[Aisthesis]

I think I could give an exact definition of perfect play--but it's also not clear to me whether it provides a better or worse approximation of practical situations, and it also clearly makes the simulation completely impossible by hand.

But why not use essentially the same definition the you did on the SB case?

The definition would then be this (?): You turn your cards face up, and any opponent calls if he has +EV given the size of the pot coming to him. I would further assume that all opponents have you covered, but no further betting is allowed (a lot like Sklanksy's recent "unusual hypothetical situation"). Further, you are always UTG, but we simply run the question for tables with 10 all the way down to just 3 players.
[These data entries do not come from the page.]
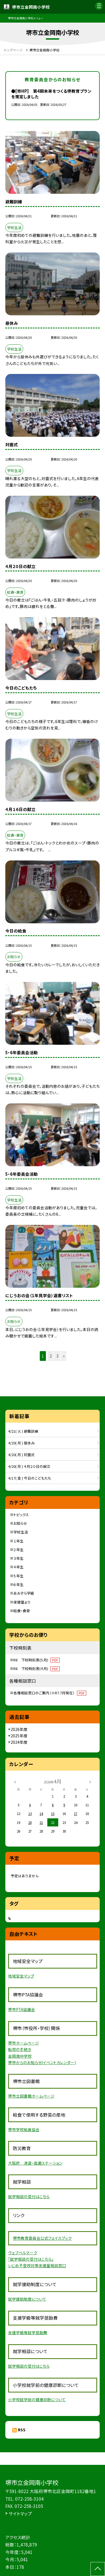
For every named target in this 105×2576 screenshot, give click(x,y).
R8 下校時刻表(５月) (36, 1660)
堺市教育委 (22, 2238)
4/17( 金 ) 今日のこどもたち (29, 1478)
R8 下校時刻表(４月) (36, 1668)
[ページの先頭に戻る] (98, 2569)
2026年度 (19, 1729)
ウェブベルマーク (22, 2252)
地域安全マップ (21, 1976)
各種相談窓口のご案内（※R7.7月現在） (49, 1692)
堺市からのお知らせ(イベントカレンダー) (42, 2062)
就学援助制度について (27, 2299)
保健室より (22, 1602)
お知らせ (20, 1523)
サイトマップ (20, 2513)
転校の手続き (19, 2049)
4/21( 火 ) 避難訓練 (23, 1431)
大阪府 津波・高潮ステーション (35, 2163)
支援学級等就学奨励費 (27, 2332)
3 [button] (57, 1356)
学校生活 (20, 1532)
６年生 (18, 1584)
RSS (21, 2429)
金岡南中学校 (20, 2056)
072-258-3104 (29, 2499)
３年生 (18, 1558)
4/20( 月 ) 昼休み (21, 1443)
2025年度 (19, 1735)
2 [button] (51, 1356)
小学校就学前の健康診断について (37, 2399)
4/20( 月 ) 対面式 (21, 1454)
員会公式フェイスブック (52, 2238)
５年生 (18, 1575)
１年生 (18, 1541)
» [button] (64, 1356)
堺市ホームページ (23, 2043)
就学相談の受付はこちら (29, 2196)
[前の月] (15, 1781)
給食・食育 (21, 1610)
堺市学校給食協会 (23, 2129)
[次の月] (90, 1781)
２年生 (18, 1549)
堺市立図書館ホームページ (31, 2096)
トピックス (21, 1514)
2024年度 (19, 1742)
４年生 (18, 1567)
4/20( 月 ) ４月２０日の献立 (29, 1466)
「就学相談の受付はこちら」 (30, 2259)
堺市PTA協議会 (21, 2009)
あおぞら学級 (23, 1593)
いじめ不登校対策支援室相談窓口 (37, 2265)
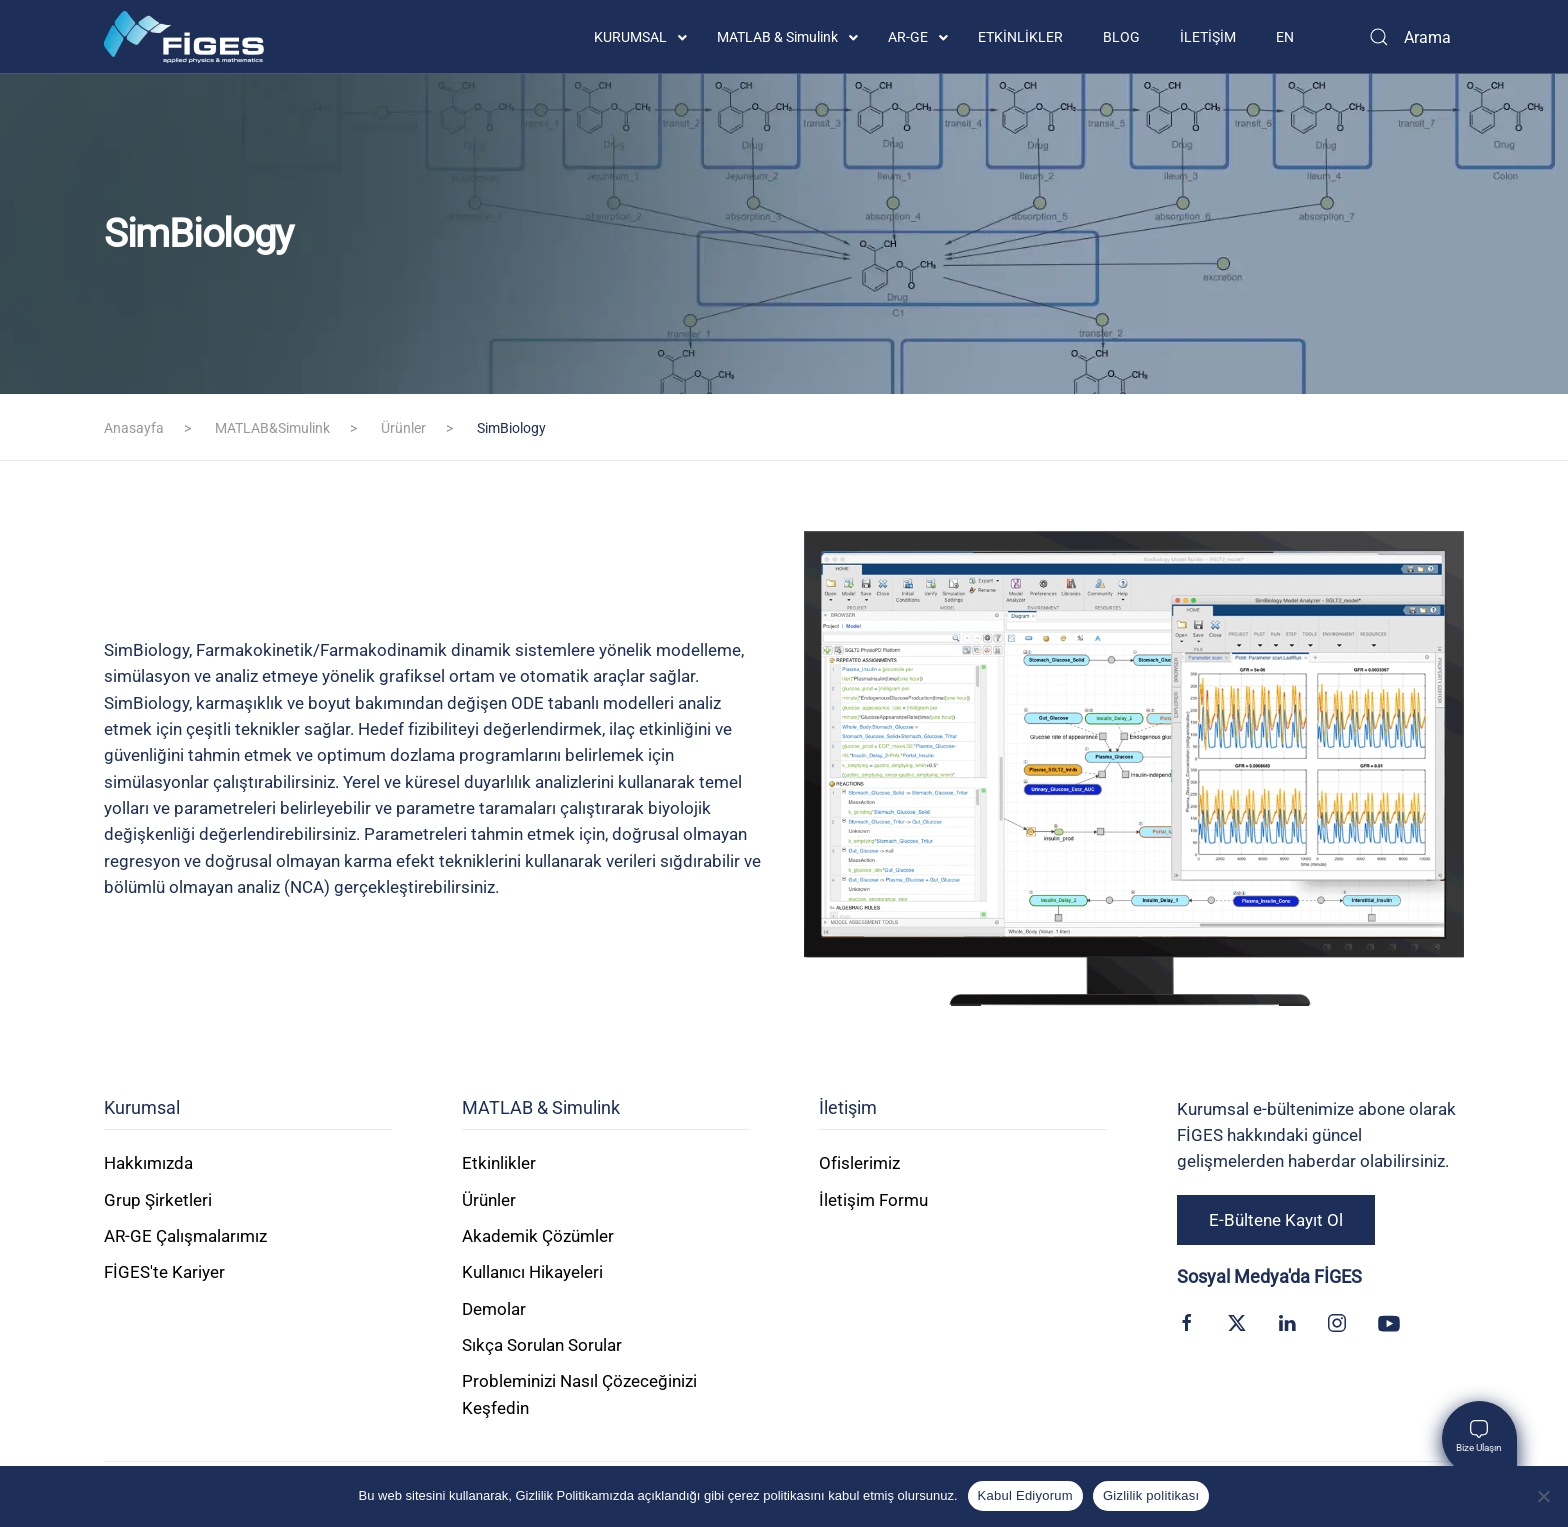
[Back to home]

But in addition to the unusual situation resulting on the 22 hand, there are also going to be complications from the simulation standpoint: If you move in UTG and flip over your cards, say UTG+1 has a good hand giving pot odds for a call. The calling criteria are now going to go way down for all subsequent players.

As I say, I really have no clue how one puts together the kind of code you run to get results on something like that, but it would definitely have to get data off of a lot of unusual situations, many of which have quite low probabilities.
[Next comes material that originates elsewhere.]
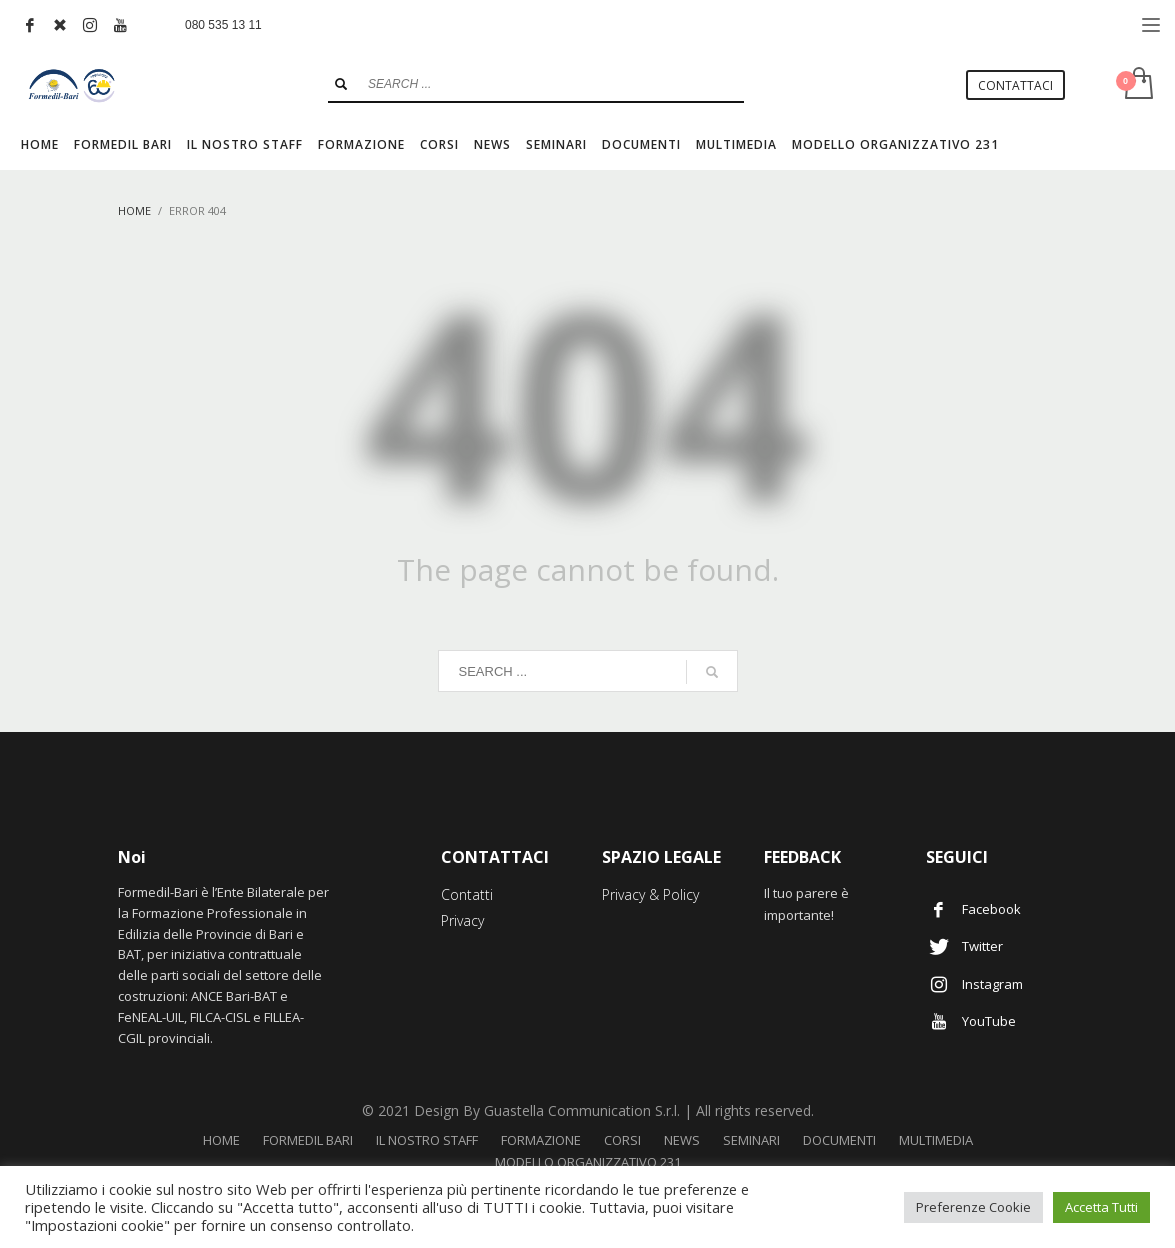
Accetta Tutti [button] (1101, 1207)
That problem looks to me like it is well-defined, anyway. And if you are willing to write code to get clean results on that problem, the results would be EXTREMELY interesting imo. I'd be particularly interested in how those results match up with the ones I've gotten by hand.

I also have some somewhat vague ideas as to how one might define a game-theoretical situation without the "open cards" assumption. That approach would imo be better in principle, as it also would incorporate the "gap concept," but I still can't quite figure out how to make the calling criteria truly well-defined given the variables involved--specifically, stack-size, since the smaller your stack, the larger your range of hands is going to be for the initial all-in. That type of solution would imo be the "perfect" game-theoretical model for practice, but, even if one could define a precise range of hands for "hero" given his stack-size (hence giving the opponents at least a well-defined decision), the solution to that problem would create a lot of complications of its own, I would think.